- [Your assignment]: Output exactly those lines of the data that lie between the line containing "12 - [12] Manuskript & korrektur m.m." and the final line, both ends counted.

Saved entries
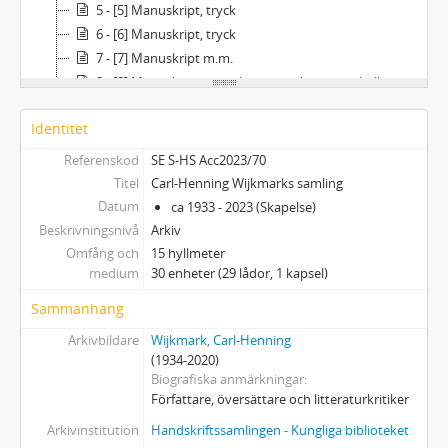
5 - [5] Manuskript, tryck
6 - [6] Manuskript, tryck
7 - [7] Manuskript m.m.
8 - [8] Manuskript, anteckningsböcker, protokoll
9 - [9] Manuskript, anteckningar m.m.
Identitet
10 - [10] Manuskript, tryck, m.m.
11 - [11] Manuskript, tryck, m.m.
Referenskod
SE S-HS Acc2023/70
12 - [12] Manuskript & korrektur m.m.
Titel
Carl-Henning Wijkmarks samling
13 - [13] Manuskript, korrektur & recensioner
Datum
ca 1933 - 2023 (Skapelse)
14 - [14] Manuskript, brev pressklipp m.m.
Beskrivningsnivå
Arkiv
15 - [15] Diverse: Manuskript, tryck, m.m.
Omfång och
15 hyllmeter
medium
30 enheter (29 lådor, 1 kapsel)
16 - [16] Diverse: Manuskript, brev m.m.
17 - [17] Diverse: Manuskript, tryck
Sammanhang
18 - [18] Manuskript, brev (tillägg)
Arkivbildare
Wijkmark, Carl-Henning
19 - [19] Manuskript (CHW) + Bertil Malmberg-relaterat
(1934-2020)
20 - [20] Arbetsböcker 1983–2018, biographica
Biografiska anmärkningar
21 - [21] Biographica, almanackor, tryck, pressklipp m.m
Författare, översättare och litteraturkritiker
22 - [22] Anteckningsböcker, kalendrar, almanackor, biographica
Arkivinstitution
Handskriftssamlingen - Kungliga biblioteket
23 - [23] Arbetsböcker ca 1960-tal – 1990-tal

- [Answer space]:
12 - [12] Manuskript & korrektur m.m.
Titel
Carl-Henning Wijkmarks samling
13 - [13] Manuskript, korrektur & recensioner
Datum
ca 1933 - 2023 (Skapelse)
14 - [14] Manuskript, brev pressklipp m.m.
Beskrivningsnivå
Arkiv
15 - [15] Diverse: Manuskript, tryck, m.m.
Omfång och
15 hyllmeter
medium
30 enheter (29 lådor, 1 kapsel)
16 - [16] Diverse: Manuskript, brev m.m.
17 - [17] Diverse: Manuskript, tryck
Sammanhang
18 - [18] Manuskript, brev (tillägg)
Arkivbildare
Wijkmark, Carl-Henning
19 - [19] Manuskript (CHW) + Bertil Malmberg-relaterat
(1934-2020)
20 - [20] Arbetsböcker 1983–2018, biographica
Biografiska anmärkningar
21 - [21] Biographica, almanackor, tryck, pressklipp m.m
Författare, översättare och litteraturkritiker
22 - [22] Anteckningsböcker, kalendrar, almanackor, biographica
Arkivinstitution
Handskriftssamlingen - Kungliga biblioteket
23 - [23] Arbetsböcker ca 1960-tal – 1990-tal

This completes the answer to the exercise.